Task details
Pictures aside, please retype the whole listing word for word.
Content starts
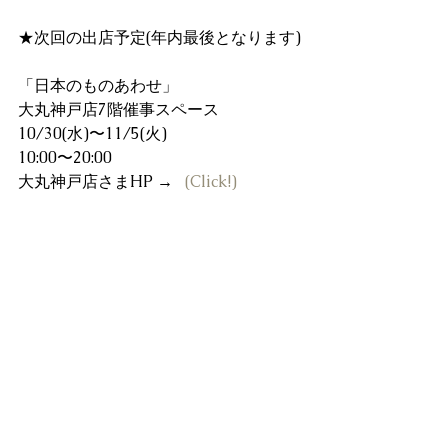
★次回の出店予定(年内最後となります)
「日本のものあわせ」
大丸神戸店7階催事スペース
10/30(水)〜11/5(火)
10:00〜20:00
大丸神戸店さまHP →   
(Click!)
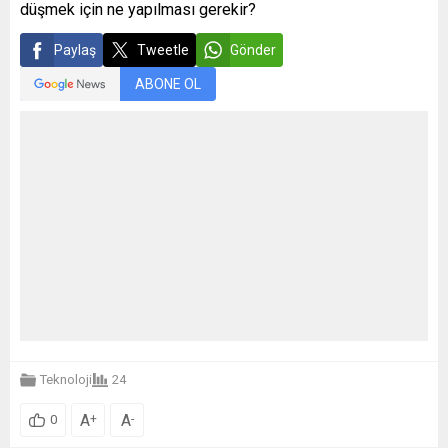
düşmek için ne yapılması gerekir?
Paylaş
Tweetle
Gönder
ABONE OL
Teknoloji
24
A
A
+
-
0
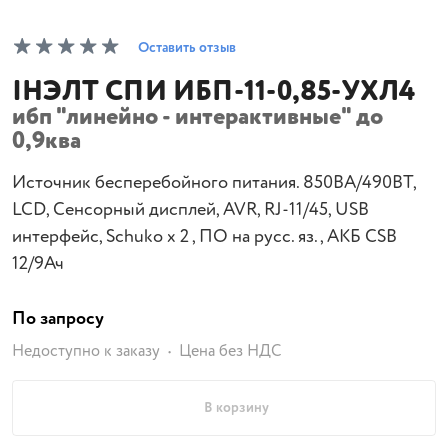
Оставить отзыв
IНЭЛТ СПИ ИБП-11-0,85-УХЛ4
ибп "линейно - интерактивные" до
0,9ква
Источник бесперебойного питания. 850ВА/490ВТ,
LCD, Сенсорный дисплей, AVR, RJ-11/45, USB
интерфейс, Schuko х 2 , ПО на русс. яз. , АКБ CSB
12/9Ач
По запросу
Недоступно к заказу
Цена без НДС
В корзину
Content ends
Exercise output
★次回の出店予定(年内最後となります)
「日本のものあわせ」
大丸神戸店7階催事スペース
10/30(水)〜11/5(火)
10:00〜20:00
大丸神戸店さまHP →   
(Click!)
düşmek için ne yapılması gerekir?
Paylaş
Tweetle
Gönder
ABONE OL
Teknoloji
24
A
A
+
-
0
Оставить отзыв
IНЭЛТ СПИ ИБП-11-0,85-УХЛ4
ибп "линейно - интерактивные" до
0,9ква
Источник бесперебойного питания. 850ВА/490ВТ,
LCD, Сенсорный дисплей, AVR, RJ-11/45, USB
интерфейс, Schuko х 2 , ПО на русс. яз. , АКБ CSB
12/9Ач
По запросу
Недоступно к заказу
Цена без НДС
В корзину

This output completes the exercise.